ITCRQUANT-PHFeb 6, 2012

Key recycling in authentication

arXiv:1202.1229v378 citations
AI Analysis

This work addresses a security flaw in a foundational authentication protocol, offering a composable proof that enables efficient key reuse for cryptographic applications.

The paper revisits Wegman and Carter's authentication protocol, showing that reusing hash functions with one-time pads leaks information when adversaries learn acceptance outcomes, but proves it remains ε-secure with ε-almost strongly universal2 hash functions, allowing key recycling with minimal error.

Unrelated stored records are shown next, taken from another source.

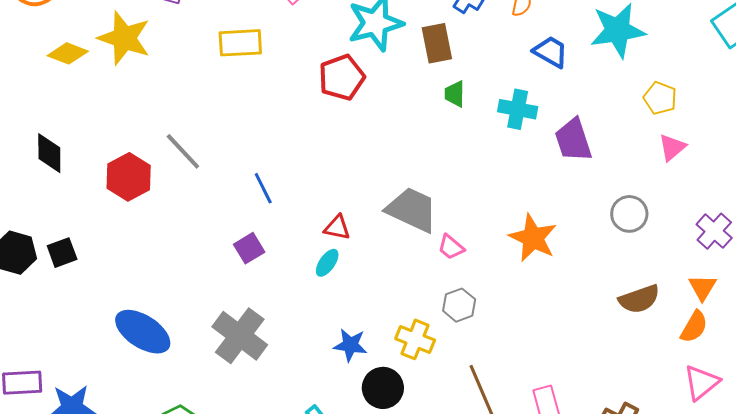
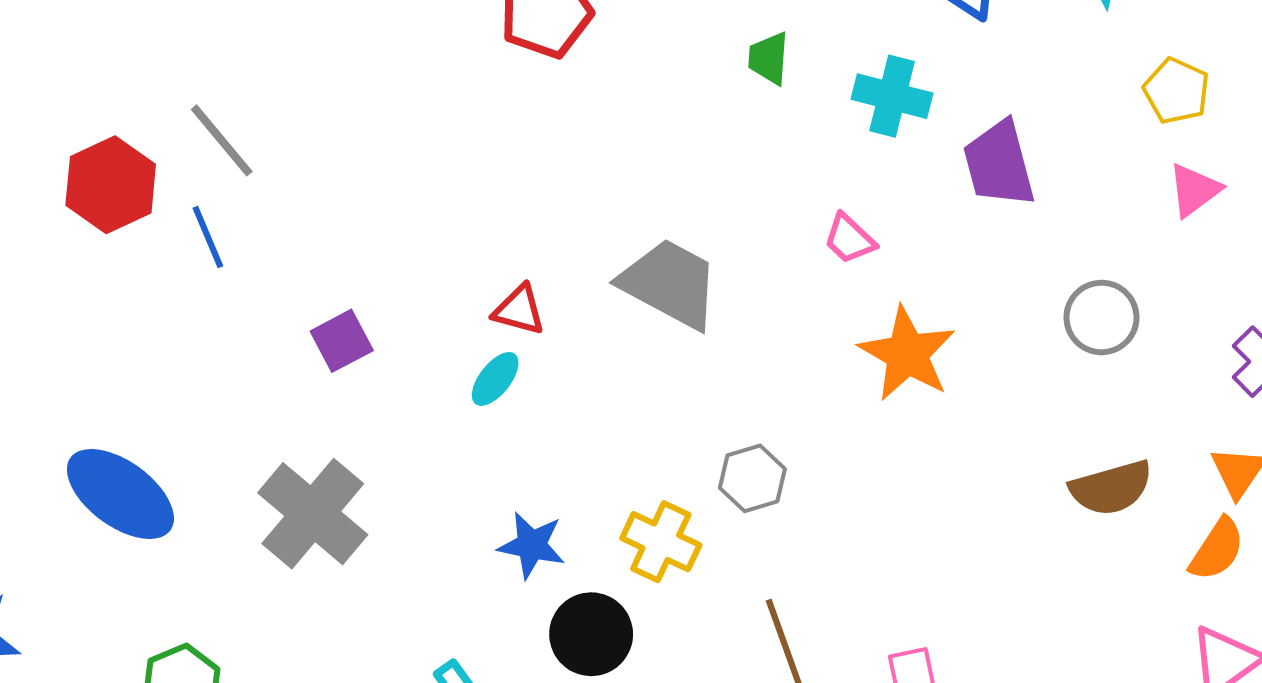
blue line: (263, 188) -> (208, 237), moved
pink trapezoid: (451, 247) -> (849, 239), moved

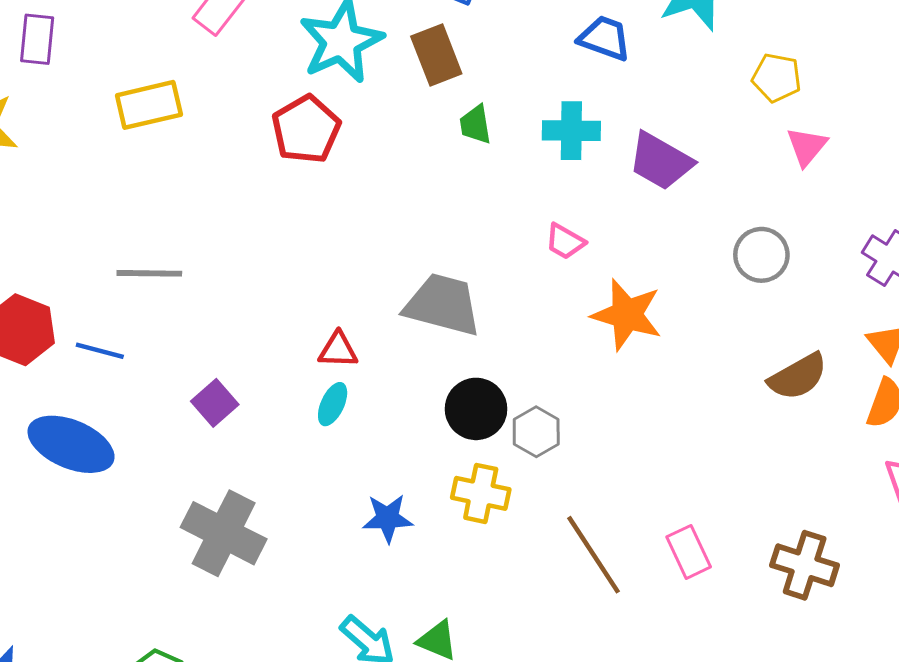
gray line: (222, 140) -> (149, 273), moved, turned -36
purple trapezoid: (999, 164) -> (661, 161), turned -32
blue line: (208, 237) -> (100, 351), turned -39
blue ellipse: (120, 494) -> (71, 444), moved
black circle: (591, 634) -> (476, 409), moved

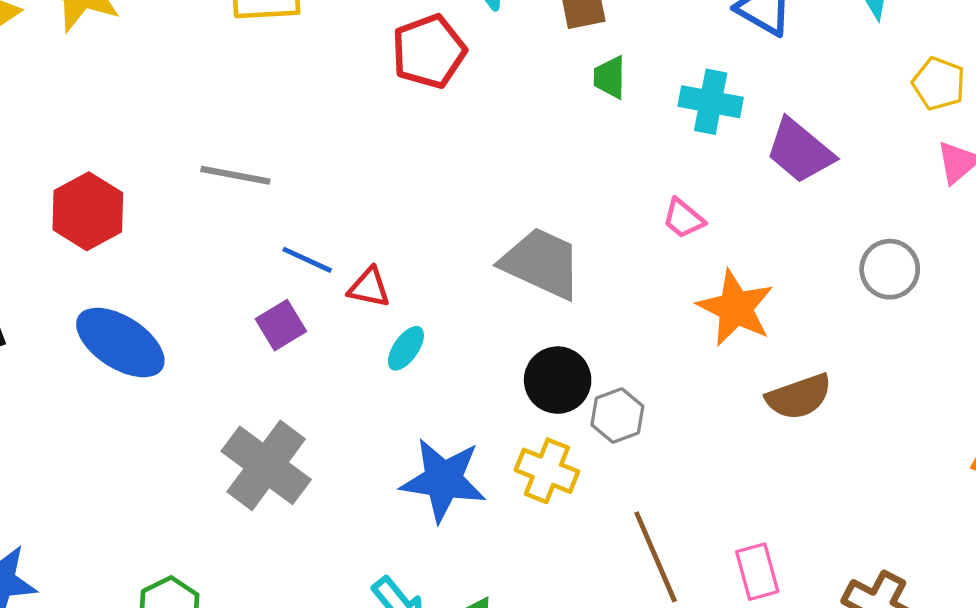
red triangle: (338, 350) -> (369, 287), moved
blue line: (100, 351) -> (307, 260), moved
brown semicircle: (798, 377) -> (799, 397), moved
blue star: (388, 518) -> (443, 480), size x1.6

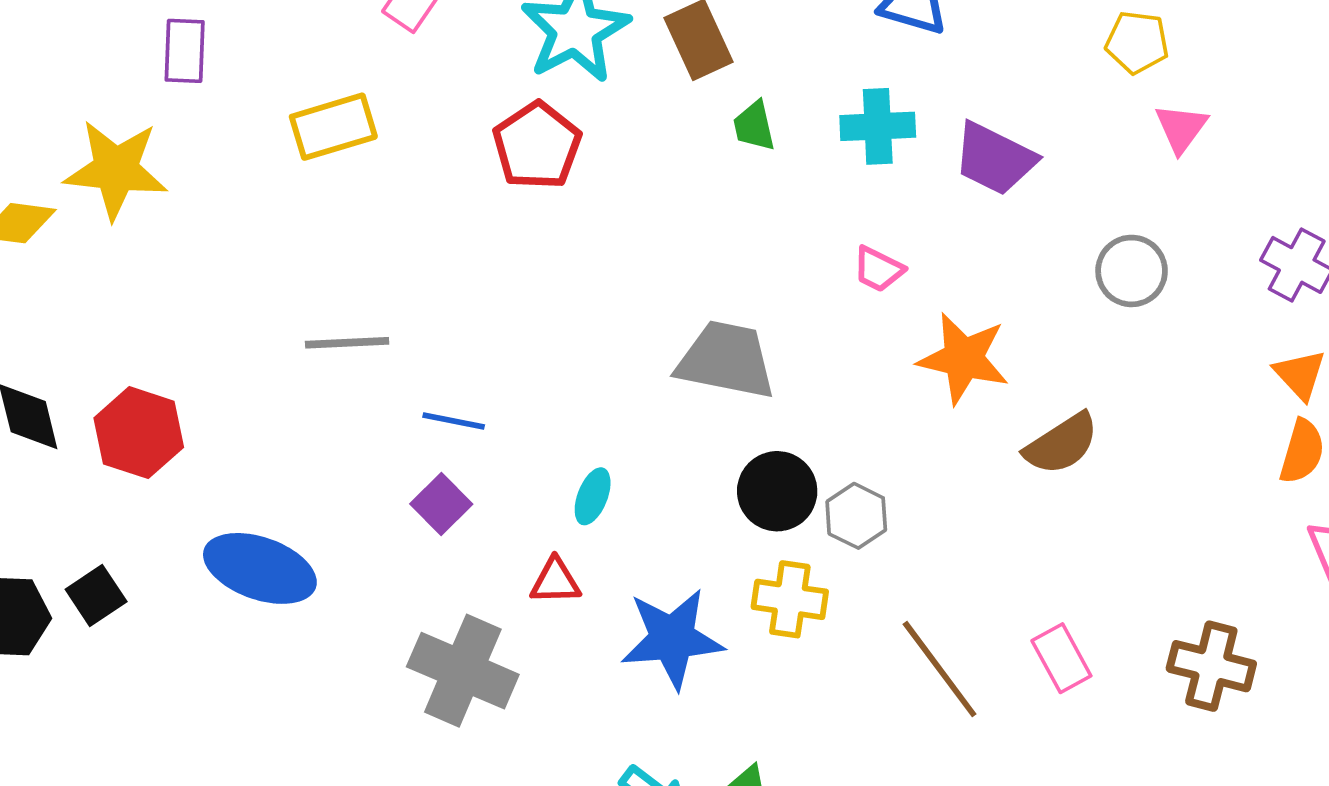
red hexagon: (88, 211) -> (139, 433), moved
red triangle: (369, 287) -> (555, 581), moved

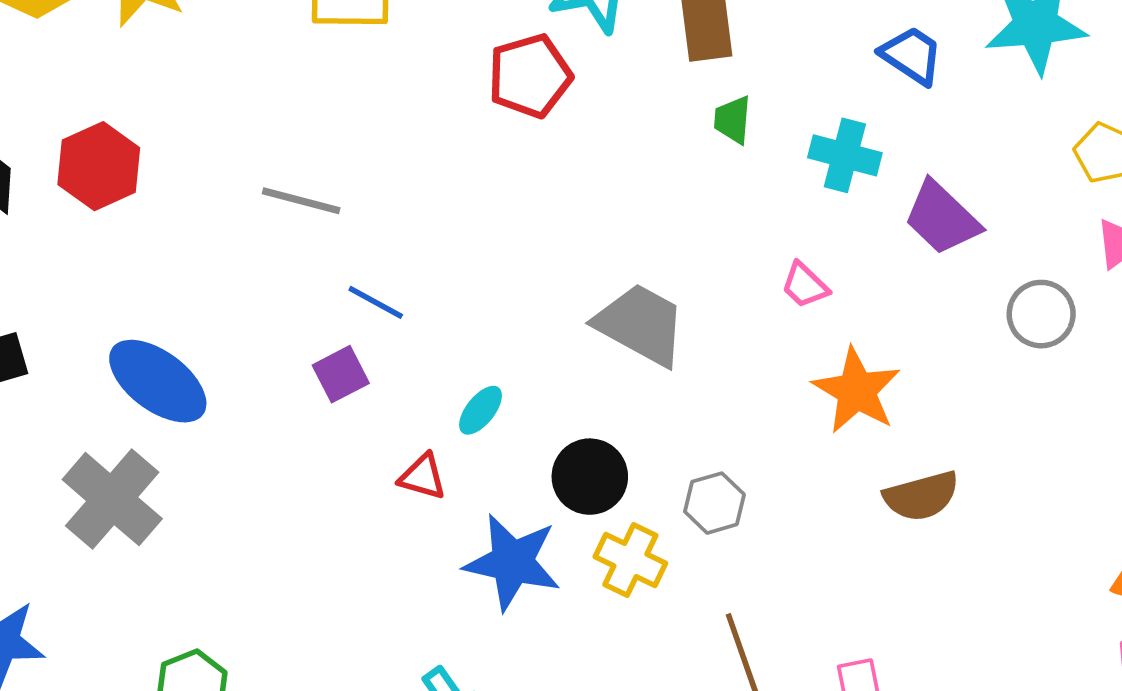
gray circle: (1132, 271) -> (1041, 314), moved
red hexagon: (139, 433) -> (99, 166), moved
black circle: (777, 491) -> (590, 477), moved
gray cross: (463, 671) -> (112, 499), moved

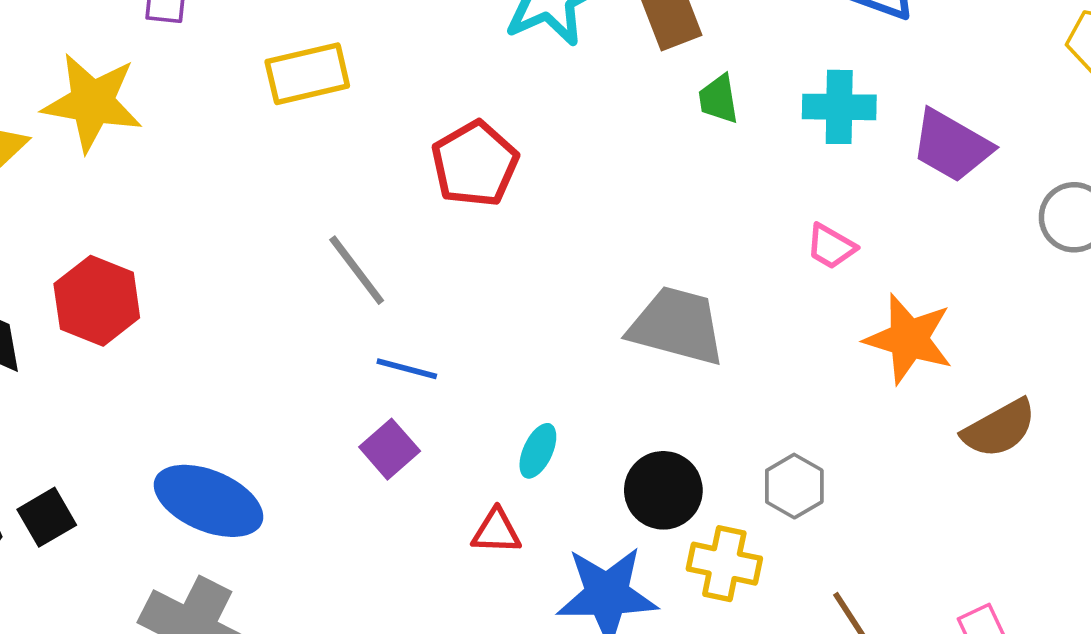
red pentagon: (530, 76) -> (475, 164), moved
gray line: (301, 201) -> (357, 270), moved, turned 52

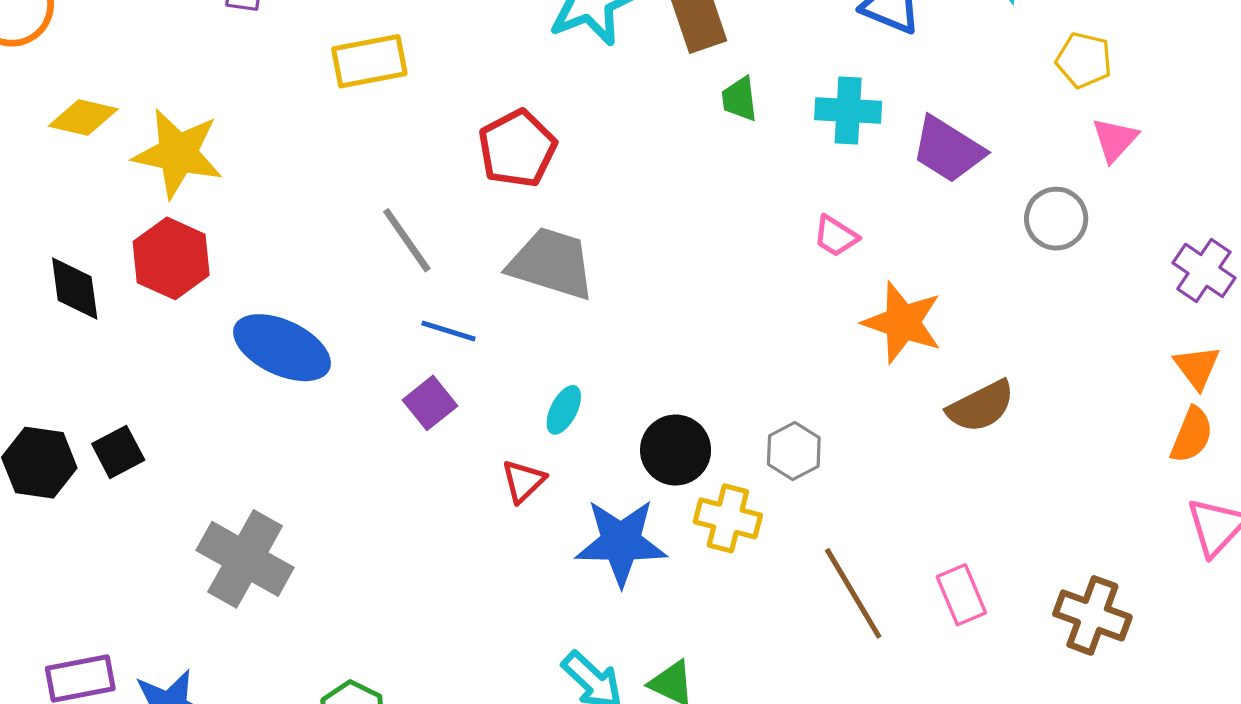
yellow star: (92, 102) -> (178, 153), moved
gray trapezoid: (677, 326) -> (552, 264), moved
blue ellipse: (208, 501) -> (282, 348), moved
red triangle: (496, 531) -> (523, 481), turned -48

In their seminal work on authentication, Wegman and Carter propose that to authenticate multiple messages, it is sufficient to reuse the same hash function as long as each tag is encrypted with a one-time pad. They argue that because the one-time pad is perfectly hiding, the hash function used remains completely unknown to the adversary. Since their proof is not composable, we revisit it using a composable security framework. It turns out that the above argument is insufficient: if the adversary learns whether a corrupted message was accepted or rejected, information about the hash function is leaked, and after a bounded finite amount of rounds it is completely known. We show however that this leak is very small: Wegman and Carter's protocol is still $ε$-secure, if $ε$-almost strongly universal$_2$ hash functions are used. This implies that the secret key corresponding to the choice of hash function can be reused in the next round of authentication without any additional error than this $ε$. We also show that if the players have a mild form of synchronization, namely that the receiver knows when a message should be received, the key can be recycled for any arbitrary task, not only new rounds of authentication.